So, there's a company called ASML that makes special machines to help make computer chips. They had a really good three months where they made a lot of money because many people wanted these chips. The company expects to make about the same amount of money this year as last year, but they think next year will be even better. They are also sending some new machines to another big company called Intel and selling a lot of machines to China, where they didn't sell much before. But there might be some problems in China because of some rules that other countries made about these machines. Read from source...
- The title is misleading and exaggerated. A lucrative quarter does not necessarily imply rising demand for chips, as there could be other factors influencing the earnings. Moreover, the word "reveal" suggests a surprising or novel insight, which is not the case here since ASML's earnings are publicly available and expected.
- The article focuses too much on specific numbers and forecasts, such as net sales, gross margin, revenue, and dividend, without providing sufficient context, explanation, or analysis of what they mean for ASML's performance, competitive advantage, or future prospects. These figures are important, but they need to be interpreted in relation to the industry trends, market conditions, technological innovations, and strategic decisions that affect ASML's business model and outlook.

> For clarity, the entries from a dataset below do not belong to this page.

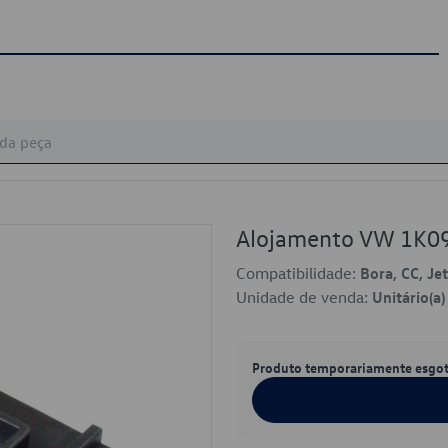
Alojamento VW 1K0
Compatibilidade:
Bora, CC, Je
Unidade de venda:
Unitário(a)
Produto temporariamente esgo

- The article does not address any of the challenges, risks, or uncertainties that ASML faces, such as: - The potential impact of U.S.-China trade tensions on ASML's ability to sell its products to China and other markets. - The competition from other chipmakers and equipment suppliers, such as Nikon, Samsung, or TSMC, that may offer more advanced, efficient, or affordable solutions than ASML's lithography machines. - The dependence on a few key customers, such as Intel and Samsung, that account for a large share of ASML's sales and may demand lower prices, better terms, or higher quality standards in exchange for their loyalty or preferential treatment. - The need to invest heavily in research and development, innovation, and expansion to maintain its leadership position and capture new opportunities in the rapidly evolving chip industry.
One possible way to invest in ASML is to buy its American depositary receipts (ADRs) traded on the NASDAQ under the symbol ASML. The ADRs represent 10 ordinary shares of ASML with a nominal value of €0.06 each, so one ADR represents $5.34 worth of shares as of February 8, 2024. The ADRs have a dividend yield of about 2.7% based on the current share price of $192.89 and the projected annual dividend of $5.34 per ADR for 2023. The dividend is expected to grow by 5.2% in 2024, which reflects ASML's strong profitability and cash flow generation.